WASHINGTON -- Kenneth Davis arrived at the White House on Oct. 29 too late for a tour. The rest is now history.

While stuck outside the fence on Pennsylvania Avenue, he watched a man firing a series of rounds at the mansion from a semiautomatic rifle. As the gunman dropped an empty magazine and prepared to reload, Mr. Davis joined in tackling and holding him down until Secret Service agents arrived to arrest him.


Yesterday, the 24-year-old Maryland corrections officer from Hagerstown finally made it inside the White House, for a hero's welcome and thanks, a handshake and five to 10 minutes of small talk with President Clinton.

Sauntering from the West Wing lobby afterward, a gray-suited Mr. Davis told the waiting microphones that the president "is an awesome man."


With him at the White House meeting was Harry Rakoski, 34, of San Antonio, Texas, who had been the first to jump the gunman, hitting him "hard on the back," as Mr. Davis tells it. Mr. Rakoski, whom Mr. Davis didn't know before the incident but with whom he plans to go fishing if he travels to Texas, avoided the news media after the White House meeting.

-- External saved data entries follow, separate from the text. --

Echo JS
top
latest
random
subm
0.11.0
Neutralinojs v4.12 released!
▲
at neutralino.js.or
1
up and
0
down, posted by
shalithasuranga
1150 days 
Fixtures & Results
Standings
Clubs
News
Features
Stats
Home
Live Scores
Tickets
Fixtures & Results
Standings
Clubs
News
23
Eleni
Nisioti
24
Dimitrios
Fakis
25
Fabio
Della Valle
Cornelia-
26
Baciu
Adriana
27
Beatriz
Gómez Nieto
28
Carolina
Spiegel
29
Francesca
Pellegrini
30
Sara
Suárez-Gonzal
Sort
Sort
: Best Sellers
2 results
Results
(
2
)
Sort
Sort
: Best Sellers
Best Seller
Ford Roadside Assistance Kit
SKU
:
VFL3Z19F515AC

In a sour note, Robert Edward Haines, 47, a self-described presidential candidate and "information broker" who had also helped restrain the gunman, was not included.

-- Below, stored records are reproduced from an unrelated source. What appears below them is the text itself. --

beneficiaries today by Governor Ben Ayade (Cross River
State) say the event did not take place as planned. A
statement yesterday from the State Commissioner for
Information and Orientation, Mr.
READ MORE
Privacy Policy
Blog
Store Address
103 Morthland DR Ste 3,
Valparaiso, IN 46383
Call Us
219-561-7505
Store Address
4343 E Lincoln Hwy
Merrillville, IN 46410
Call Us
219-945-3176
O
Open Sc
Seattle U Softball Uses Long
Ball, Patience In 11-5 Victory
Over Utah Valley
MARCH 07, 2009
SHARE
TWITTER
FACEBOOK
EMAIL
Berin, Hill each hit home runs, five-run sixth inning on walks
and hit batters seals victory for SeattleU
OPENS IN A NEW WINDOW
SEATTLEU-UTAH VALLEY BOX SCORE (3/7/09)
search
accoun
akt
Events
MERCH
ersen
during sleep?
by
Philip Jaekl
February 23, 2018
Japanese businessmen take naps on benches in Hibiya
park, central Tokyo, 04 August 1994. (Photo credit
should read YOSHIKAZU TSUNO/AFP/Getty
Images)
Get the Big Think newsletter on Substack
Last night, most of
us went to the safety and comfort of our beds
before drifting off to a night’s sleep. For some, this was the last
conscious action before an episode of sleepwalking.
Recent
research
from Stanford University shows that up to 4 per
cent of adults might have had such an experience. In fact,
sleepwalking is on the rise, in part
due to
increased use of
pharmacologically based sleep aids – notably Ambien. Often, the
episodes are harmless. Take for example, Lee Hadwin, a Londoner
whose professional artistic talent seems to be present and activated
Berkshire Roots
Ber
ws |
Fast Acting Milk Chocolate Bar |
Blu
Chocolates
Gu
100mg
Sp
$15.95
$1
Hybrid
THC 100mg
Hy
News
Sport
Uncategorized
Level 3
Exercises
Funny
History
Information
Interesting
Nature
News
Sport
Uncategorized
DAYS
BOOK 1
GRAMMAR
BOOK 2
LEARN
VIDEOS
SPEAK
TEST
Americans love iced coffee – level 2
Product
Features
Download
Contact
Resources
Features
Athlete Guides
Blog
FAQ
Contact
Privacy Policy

"Robert Haines was there and trying to get the gun out of the individual's hands," Mr. Davis said. "I'm not sure why he wasn't here."

Ernie Gibble, of the White House media affairs staff, said he wasn't sure what the "cutoff point was" for those included in the meeting, but said "these two gentlemen [Mr. Davis and Mr. Rakoski] had the primary role in tackling" the assailant. Mr. Haines could not be reached for comment.

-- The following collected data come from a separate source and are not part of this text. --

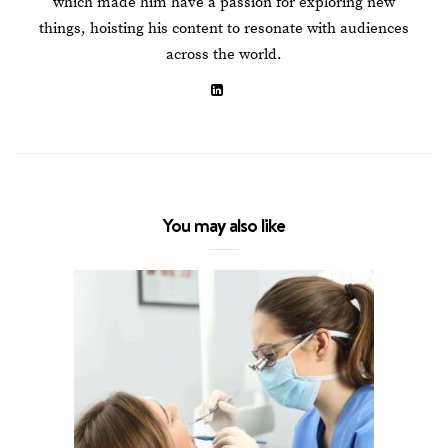
which made him have a passion for exploring new
things, hoisting his content to resonate with audiences
across the world.
You may also like
3 Popular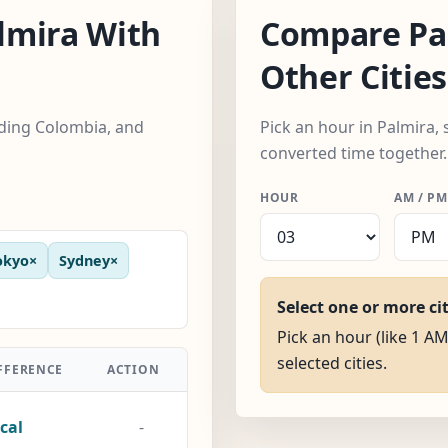
lmira With
Compare Pa
Other Cities
luding Colombia, and
Pick an hour in Palmira, 
converted time together.
HOUR
AM / PM
okyo
×
Sydney
×
Select one or more ci
Pick an hour (like 1 AM
selected cities.
FFERENCE
ACTION
cal
-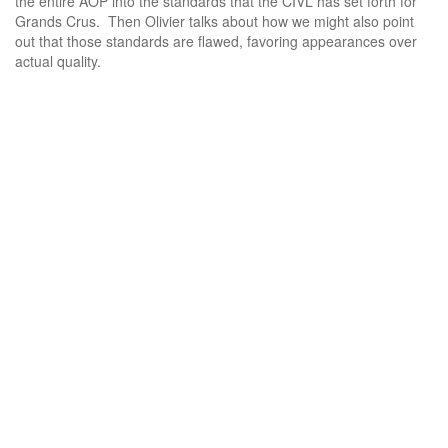
the entire AOP into the standards that the CIVL has set forth for
Grands Crus. Then Olivier talks about how we might also point
out that those standards are flawed, favoring appearances over
actual quality.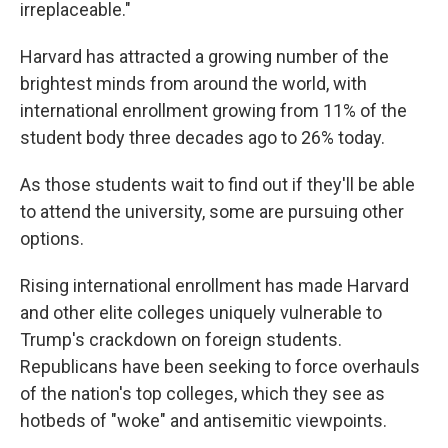
irreplaceable."
Harvard has attracted a growing number of the
brightest minds from around the world, with
international enrollment growing from 11% of the
student body three decades ago to 26% today.
As those students wait to find out if they'll be able
to attend the university, some are pursuing other
options.
Rising international enrollment has made Harvard
and other elite colleges uniquely vulnerable to
Trump's crackdown on foreign students.
Republicans have been seeking to force overhauls
of the nation's top colleges, which they see as
hotbeds of "woke" and antisemitic viewpoints.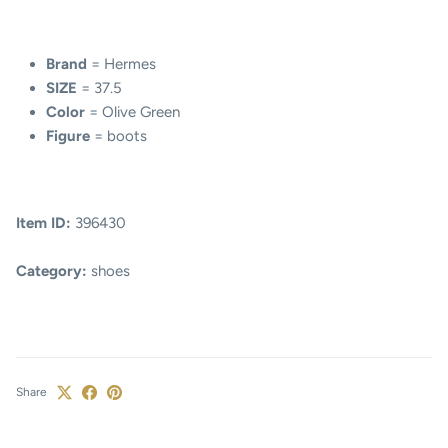
Brand
= Hermes
SIZE
= 37.5
Color
= Olive Green
Figure
= boots
Item ID:
396430
Category:
shoes
Share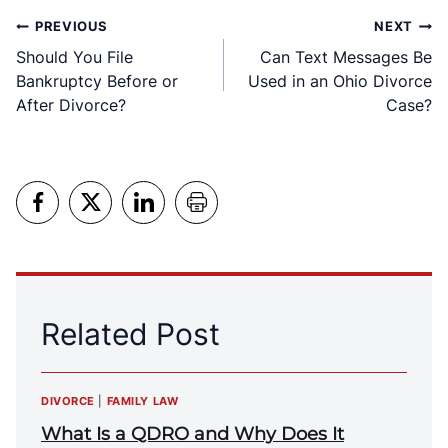
Post
PREVIOUS
NEXT
Should You File
Can Text Messages Be
navigation
Bankruptcy Before or
Used in an Ohio Divorce
After Divorce?
Case?
Related Post
DIVORCE
|
FAMILY LAW
What Is a QDRO and Why Does It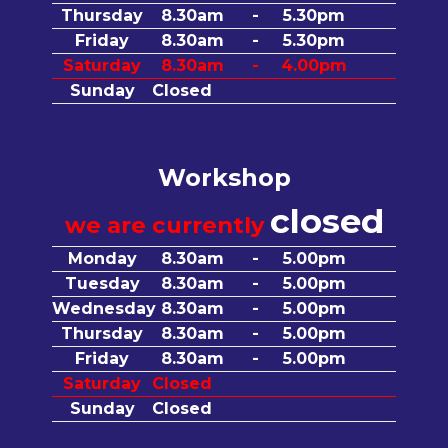
Thursday
8.30am
-
5.30pm
Friday
8.30am
-
5.30pm
Saturday
8.30am
-
4.00pm
Sunday
Closed
Workshop
closed
we are currently
Monday
8.30am
-
5.00pm
Tuesday
8.30am
-
5.00pm
Wednesday
8.30am
-
5.00pm
Thursday
8.30am
-
5.00pm
Friday
8.30am
-
5.00pm
Saturday
Closed
Sunday
Closed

Yesterday's meeting was, from Mr. Davis' account, short and simple. The president, who had previously called him from Air Force One, "thanked us for a job well done. He just shook our hands and was doing some small talk. . . . He was asking where we were from and how we liked it around here basically."

Still in training as a corrections officer, Mr. Davis has not yet had to restrain any unruly prisoners.

The White House shooting, he said, was unlike anything he had experienced.

The suspect in the White House shooting, Francisco Martin Duran, 26, of Colorado Springs, Colo., has been charged in the Oct. 29 incident. As Mr. Davis describes the scene, the gunman opened fire just as some people were seen walking into the mansion.


"I feel he was shooting at somebody," he said. "I can't judge what was going through his mind."